Nuestro propósito era ir derecho a la casa. Sin embargo, cuando estábamos a sólo una cuadra, mi madre se detuvo de pronto y dobló por la esquina anterior.

—Mejor vamos por aquí —me dijo. Y como quise saber por qué, me contestó—: Porque tengo miedo.

Así supe también la razón de mi náusea: era miedo, y no sólo de enfrentarme a mis fantasmas, sino miedo de todo. De manera que seguimos por una calle paralela para hacer un rodeo cuyo único motivo era no pasar por nuestra casa. “No hubiera tenido valor de verla sin antes hablar con alguien”, me diría después mi madre. Así fue. Llevándome casi a rastra, entró sin ninguna advertencia en la botica del doctor Alfredo Barboza, una casa de esquina a menos de cien metros de la nuestra.
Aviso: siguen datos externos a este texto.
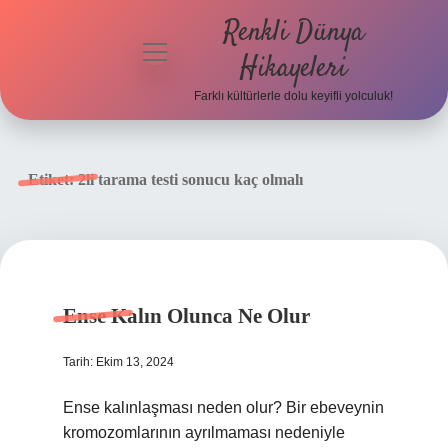
Renkli Dünya
menüyü
Hikayeleri
aç
Farklı kültürlerle dolu keyifli yolculuk!
Anasayfa
Gizlilik
Etiket:
2li tarama testi sonucu kaç olmalı
Politikası
Yasal Uyarı
Hakkımızda
Ense Kalın Olunca Ne Olur
Tarih: Ekim 13, 2024
Ense kalınlaşması neden olur? Bir ebeveynin
kromozomlarının ayrılmaması nedeniyle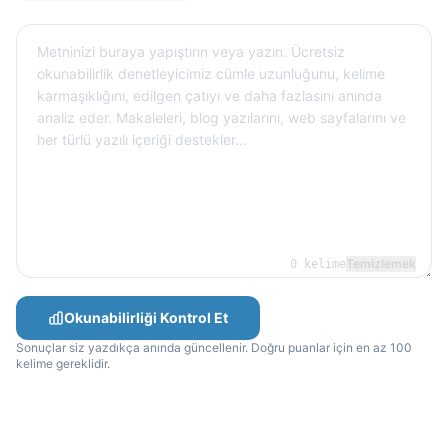
Temizlemek
0 kelime
Okunabilirliği Kontrol Et
Sonuçlar siz yazdıkça anında güncellenir. Doğru puanlar için en az 100
kelime gereklidir.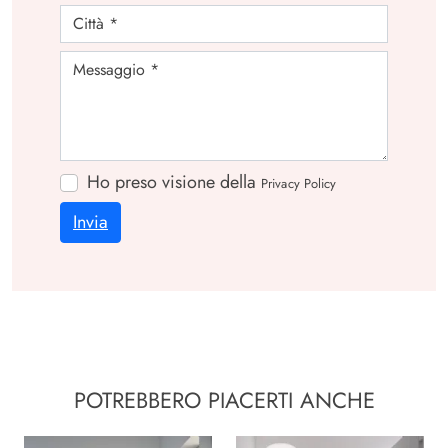
Ho preso visione della
Privacy Policy
Invia
POTREBBERO PIACERTI ANCHE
Adriana Berdugo, la esposa del doctor, estaba cosiendo tan abstraída en su primitiva Domestic de manivela, que no sintió cuando mi madre llegó frente a ella y dijo casi con un susurro:

—Comadre.

Adriana alzó la vista enrarecida por los gruesos lentes de présbita, se los quitó, vaciló un instante, y se levantó de un salto con los brazos abiertos y un gemido:

—¡Ay, comadre!

Mi madre estaba ya detrás del mostrador, y sin decirse nada más se abrazaron a llorar.16

Esas imágenes superpuestas, que se contradicen o matizan unas a otras, que se parecen a las imágenes de los sueños, y que según Mario Vargas Llosa conforman la realidad literaria garciamarqueana,17 se acercan un tanto a las declaraciones de Ángel Rama sobre La hojarasca, cuando afirma que la realidad de la novela se parece a la realidad de los espejos, una realidad que sólo es posible en el contexto de la luz. No obstante, es probable que para el crítico uruguayo el concepto de espejo esté más cercano a la estructura del relato, a lo que él llama la visión del caleidoscopio, o la mirada vertical de los personajes sobre un mismo hecho: en este caso la muerte, en circunstancias poco claras, de un misterioso médico. Esta novela, que para algunos estudiosos como el mismo Rama está satanizada por la forma, se desarrolla en breves movimientos oscilantes, insertos en monólogos que recorren el mismo espacio temporal en la diversidad de conciencias de los personajes, dándole al tiempo narracional una sensación de statu quo, de atemporalidad.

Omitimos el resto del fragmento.